Task to complete:
Which lines below fall between the one containing "semua warga sekolah" and the one containing "Lengkung merah putih"? Repeat them exactly, counting both of those lines, and add nothing else.

==============================

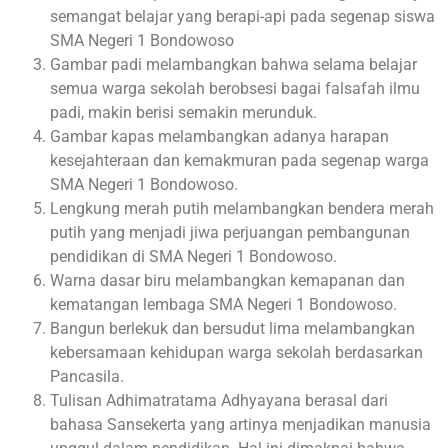
semangat belajar yang berapi-api pada segenap siswa
SMA Negeri 1 Bondowoso
Gambar padi melambangkan bahwa selama belajar
semua warga sekolah berobsesi bagai falsafah ilmu
padi, makin berisi semakin merunduk.
Gambar kapas melambangkan adanya harapan
kesejahteraan dan kemakmuran pada segenap warga
SMA Negeri 1 Bondowoso.
Lengkung merah putih melambangkan bendera merah
putih yang menjadi jiwa perjuangan pembangunan
pendidikan di SMA Negeri 1 Bondowoso.
Warna dasar biru melambangkan kemapanan dan
kematangan lembaga SMA Negeri 1 Bondowoso.
Bangun berlekuk dan bersudut lima melambangkan
kebersamaan kehidupan warga sekolah berdasarkan
Pancasila.
Tulisan Adhimatratama Adhyayana berasal dari
bahasa Sansekerta yang artinya menjadikan manusia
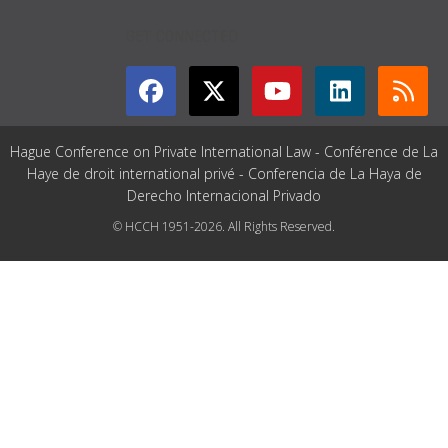
GET CONNECTED
Hague Conference on Private International Law - Conférence de La
Haye de droit international privé - Conferencia de La Haya de
Derecho Internacional Privado
© HCCH 1951-2026. All Rights Reserved.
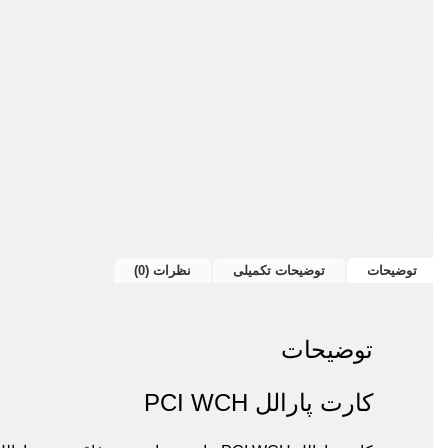
ل
توضیحات
توضیحات تکمیلی
نظرات (0)
توضیحات
کارت پارالل PCI WCH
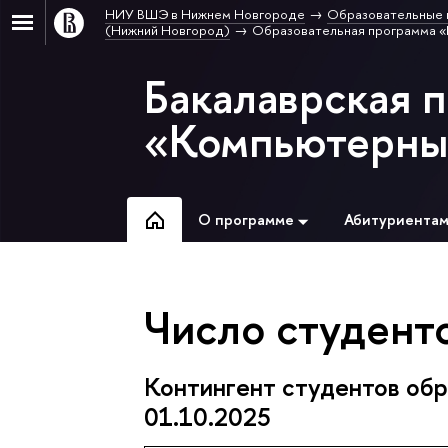
НИУ ВШЭ в Нижнем Новгороде
Образовательные 
(Нижний Новгород)
Образовательная программа «
Бакалаврская 
«Компьютерные
О программе
Абитуриента
Число студенто
Контингент студентов обр
01.10.2025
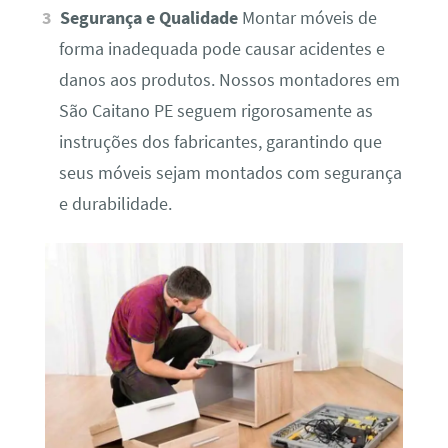
Segurança e Qualidade
Montar móveis de
forma inadequada pode causar acidentes e
danos aos produtos. Nossos montadores em
São Caitano PE seguem rigorosamente as
instruções dos fabricantes, garantindo que
seus móveis sejam montados com segurança
e durabilidade.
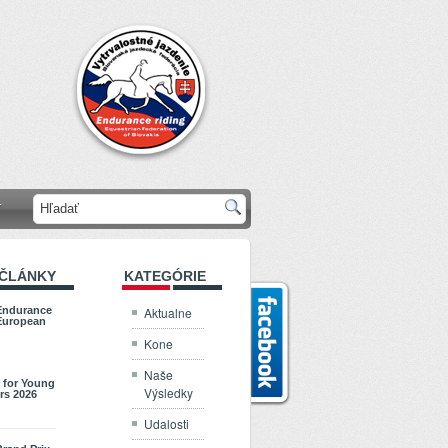
T
 ČLÁNKY
KATEGÓRIE
Aktualne
Endurance
European
Kone
Naše
 for Young
Výsledky
rs 2026
Udalosti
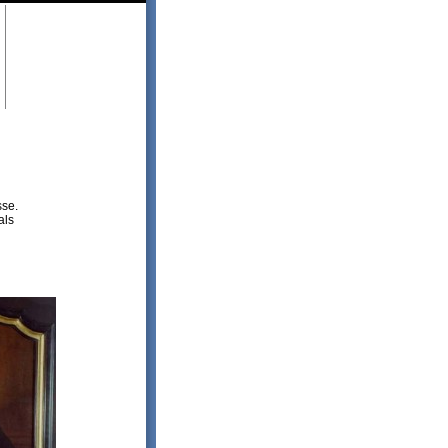
sse.
als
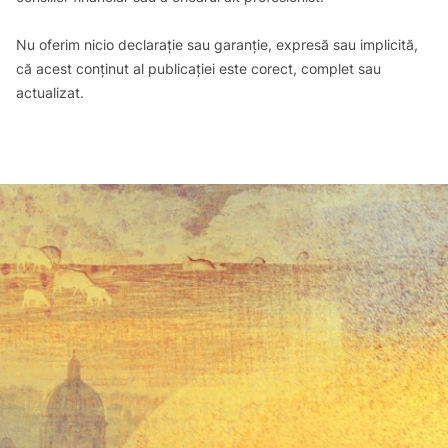
Nu oferim nicio declarație sau garanție, expresă sau implicită,
că acest conținut al publicației este corect, complet sau
actualizat.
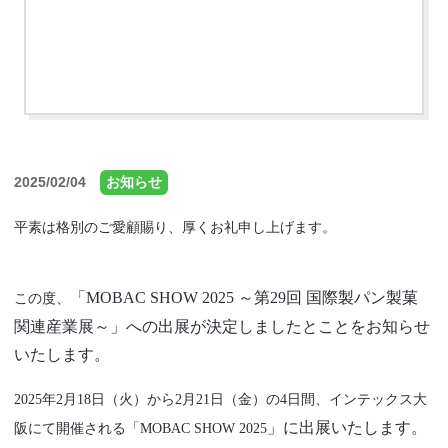
2025/02/04
お知らせ
平素は格別のご愛顧賜り、厚くお礼申し上げます。
「
MOBAC SHOW 2025 ～第29回 国際製パン製菓
この度、
関連産業展～
」
への
出展が決定しましたとことをお知らせ
いたします。
2025年2月18日（火）から2月21
日（金）の4日間、インテックス大
」に出展いたします。
阪にて開催される「
MOBAC SHOW 2025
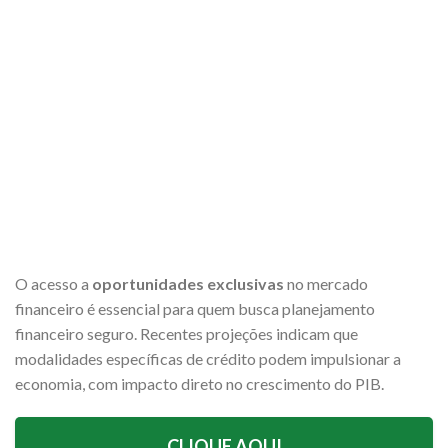
O acesso a
oportunidades exclusivas
no mercado
financeiro é essencial para quem busca planejamento
financeiro seguro. Recentes projeções indicam que
modalidades específicas de crédito podem impulsionar a
economia, com impacto direto no crescimento do PIB.
CLIQUE AQUI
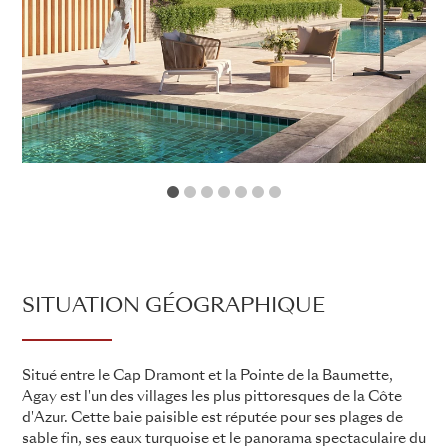
1
2
3
4
5
6
7
SITUATION GÉOGRAPHIQUE
Situé entre le Cap Dramont et la Pointe de la Baumette,
Agay est l'un des villages les plus pittoresques de la Côte
d'Azur. Cette baie paisible est réputée pour ses plages de
sable fin, ses eaux turquoise et le panorama spectaculaire du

==============================

Reply to the exercise:
semua warga sekolah berobsesi bagai falsafah ilmu
padi, makin berisi semakin merunduk.
Gambar kapas melambangkan adanya harapan
kesejahteraan dan kemakmuran pada segenap warga
SMA Negeri 1 Bondowoso.
Lengkung merah putih melambangkan bendera merah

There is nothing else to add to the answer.